The research was undertaken by by BNY Mellon, the wealth and asset management firm, and conducted by Sucheta Nadkarni, a professor at Cambridge University.
The research found that a nation’s female economic power — defined by expected number of years of education for girls and the percentage of women in the work force, and a corporate governance code, a written policy at a company that mentions gender diversity, were more influential in getting women onto boards and ensuring that they stayed on.
Australia, Norway and Denmark registered the highest levels of female economic power. The United States ranked sixth and Britain was in ninth place. (See also The problem of women on boards and golden skirts.)
Although quotas worked in placing women on boards, they did not necessarily succeed at encouraging women to remain in the posts, the research showed.
“For me the striking and most encouraging finding is that empowering women and girls outside the boardroom is key to getting them into the boardroom — and staying there,” said Helena Morrissey, chief executive of Newton Investment Management, owned by BNY Mellon.

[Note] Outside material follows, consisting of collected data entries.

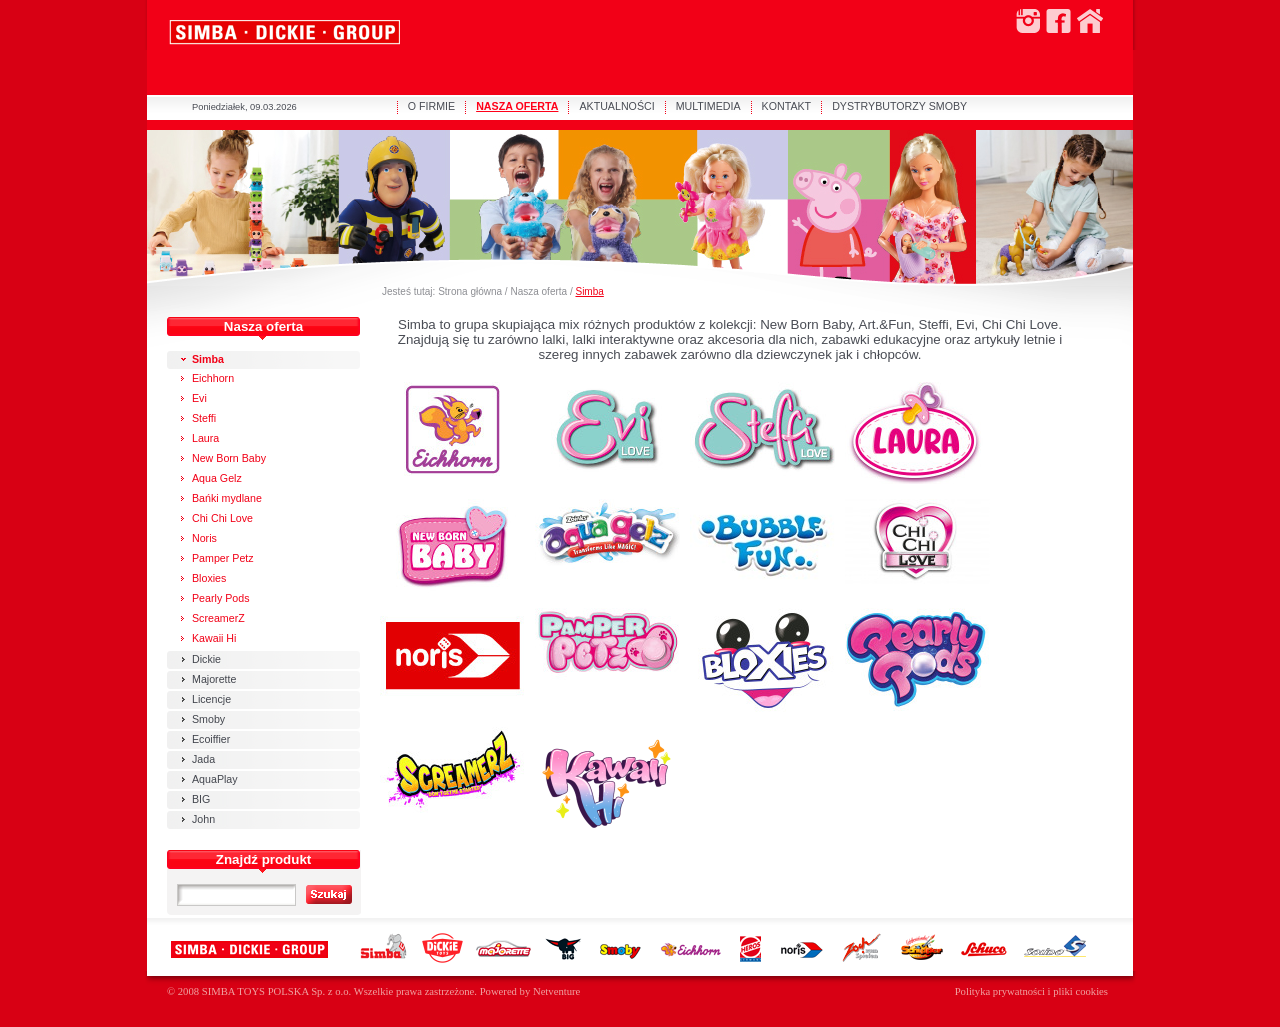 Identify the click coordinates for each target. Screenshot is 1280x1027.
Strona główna (470, 291)
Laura (205, 438)
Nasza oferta (538, 291)
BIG (201, 799)
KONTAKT (787, 106)
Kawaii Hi (214, 638)
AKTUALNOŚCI (616, 106)
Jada (203, 759)
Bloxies (209, 578)
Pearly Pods (220, 598)
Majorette (214, 679)
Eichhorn (213, 378)
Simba (589, 291)
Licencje (211, 699)
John (203, 819)
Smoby (208, 719)
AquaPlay (215, 779)
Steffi (204, 418)
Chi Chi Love (222, 518)
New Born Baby (229, 458)
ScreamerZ (218, 618)
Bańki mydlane (227, 498)
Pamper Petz (223, 558)
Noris (204, 538)
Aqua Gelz (217, 478)
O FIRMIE (431, 106)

Helena Morrissey is also the founder of the 30% Club, which aims to increase female representation on boards of British companies.
“It is not about a few token women on boards,” she said. “If done through real change, it can impact all.”
Some European countries have required quotas to ensure that corporations add female board members. The Cambridge study found that it was not this system, or political influence of women in governments, that mattered most.
Academic research into what policies influence board representation has largely centred on US boards. This latest report is more global and asks what factors contribute to both more percentages of women on boards as well as longevity, or how long they stay on boards.
Certain policies have been helpful in aiding the efforts to increase the number of women on boards. Those include more substantial maternity leave (the longer the leave, the higher the percentage of women on boards and the longer they stayed on boards. I’d love to see that called parental leave.). Political power also had an impact: The more women in politics, the greater the number and the longer they stayed in corporate boards. That is very interesting, particularly in light of the new Equality Party recently launched in the UK. Will that encourage more women into politics and thus address some of the issues of female representation on boards?
However, the most effective policies seem to be the economic power of women and the governance policies of any given corporation. Unlike quotas legislation , these factors are not binding on businesses. Focusing on equality for all seems to be the answer.